One of the critical aspects of digital pathology is the quantification of nuclear features, such as size, shape, and texture, which play vital roles in understanding cellular morphology and tissue composition. The BayesNuSeg model provides precise segmentation results with an F1-score of 0.893 ± 0.008, enabling the extraction of nuclei features. Accurate nuclei segmentation can be utilized for quantitative analysis and characterization of tissue structures, ultimately aiding in the diagnosis, grading, and prognosis of disease. Precise nuclei segmentation serves as a foundational step for subsequent analyses, including cell counting, spatial arrangement analysis, and nuclei clustering. These analyses provide insights into cellular interactions, tissue organization, and pathological alterations at the cellular level. By unraveling disease mechanisms, identifying novel biomarkers, and advancing our understanding of complex biological processes, this model contributes to the forefront of biomedical research.
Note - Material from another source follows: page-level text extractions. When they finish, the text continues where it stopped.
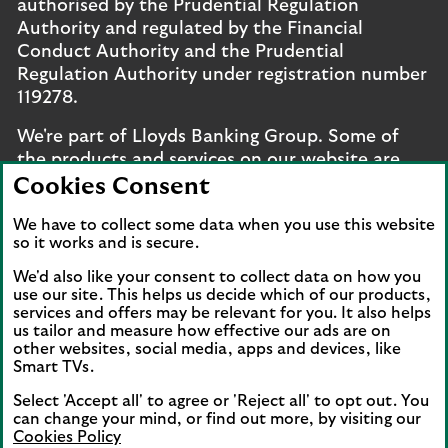
authorised by the Prudential Regulation
Authority and regulated by the Financial
Conduct Authority and the Prudential
Regulation Authority under registration number
119278.
We're part of Lloyds Banking Group. Some of
the products and services on our website are
provided by different companies within the
Cookies Consent
Group. You can find more details on our
brands
We have to collect some data when you use this website
and legal entities page
.
so it works and is secure.
Mobile Banking app
: Our app is available to UK
We'd also like your consent to collect data on how you
personal online banking customers and online
use our site. This helps us decide which of our products,
services and offers may be relevant for you. It also helps
banking customers with accounts held in Jersey,
us tailor and measure how effective our ads are on
the Bailiwick of Guernsey or the Isle of Man. You
other websites, social media, apps and devices, like
need to have a valid registered phone number.
Smart TVs.
Minimum operating systems apply, so check the
Select 'Accept all' to agree or 'Reject all' to opt out. You
App Store or Google Play for details. Device
can change your mind, or find out more, by visiting our
registration required. The app doesn't work on
Cookies Policy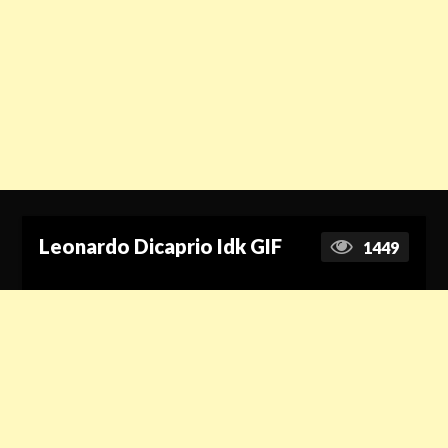
Leonardo Dicaprio Idk GIF
1449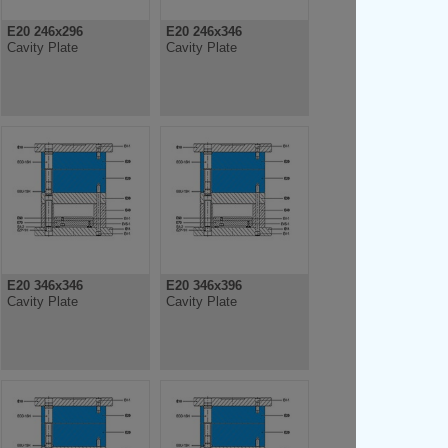
E20 246x296
E20 246x346
Cavity Plate
Cavity Plate
E20 346x346
E20 346x396
Cavity Plate
Cavity Plate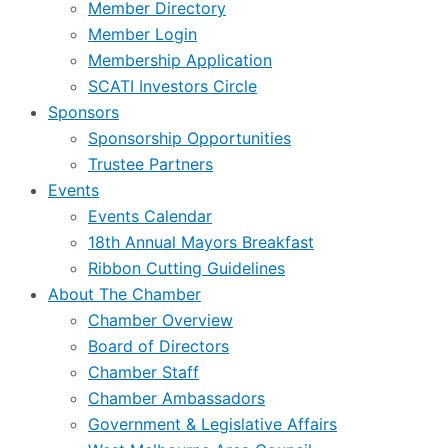
Member Directory
Member Login
Membership Application
SCATI Investors Circle
Sponsors
Sponsorship Opportunities
Trustee Partners
Events
Events Calendar
18th Annual Mayors Breakfast
Ribbon Cutting Guidelines
About The Chamber
Chamber Overview
Board of Directors
Chamber Staff
Chamber Ambassadors
Government & Legislative Affairs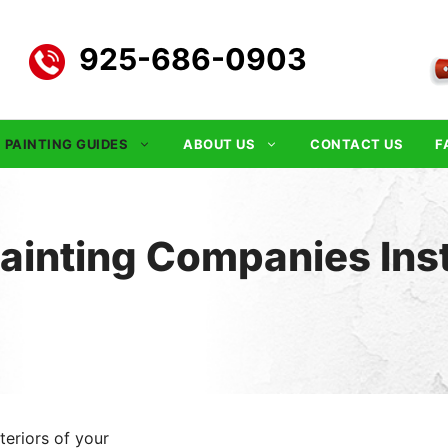
925-686-0903
PAINTING GUIDES
ABOUT US
CONTACT US
F
Painting Companies Ins
teriors of your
Although, Hover-net segments nuclei precisely, the model demands additional post-processing techniques such as horizontal and vertical maps to separate the touching nuclei. The sequential clustering adopted in BayesNuseg, assists in identifying the pixels belonging to similar instances and thus avoid for additional post-processing steps.

BayesNuSeg’s robust uncertainty quantification capability enables the identification of challenging regions where the model may struggle to accurately segment nuclei. This insight assists clinicians focus their attention on areas requiring additional scrutiny, thereby enhancing diagnostic accuracy and reducing the potential for misinterpretations.

It is important to acknowledge the limitations of our study. We solely evaluated the BayesNuSeg model using the PanNuke dataset, which consists of whole-slide images (WSIs) from various organs. While this dataset encompasses variability in image staining protocols representative of challenges encountered in other datasets, a more comprehensive evaluation on a broader range of datasets would be beneficial. This would allow for a more robust assessment of the model’s performance. Nonetheless, our results clearly demonstrate that BayesNuSeg outperformed several established and state-of-the-art models in terms of WSI segmentation on the PanNuke dataset.

Conclusion

We presented the Bayesian dropout based deep learning representation for nuclei segmentation from H &E-stained medical images. We showed the performance of our proposed BayesNuSeg model for nuclei segmentation and uncertainty qualification on the PanNuke dataset containing 312 pathology slides from 19 different organs. We selected the FCN, the U-Net, the SegNet and the Hover-Net, as the baseline models for comparison. The proposed model with uncertainty achieves an F1-score of 0.893 ± 0.008 which outperforms the state-of-the-art Hover-net with F1-score of 0.871 ± 0.010, that is a relative improvement of 2.53%. Additionally, we validated the efficacy of our proposed model by leveraging MC dropout sampling as an approximation of the posterior distribution for uncertainty quantification. In our next study, we will use the output of the BayesNuSeg model to study tumor micro-environment and to identify the breast cancer tumor biomarkers from the H &E-stained pathology images.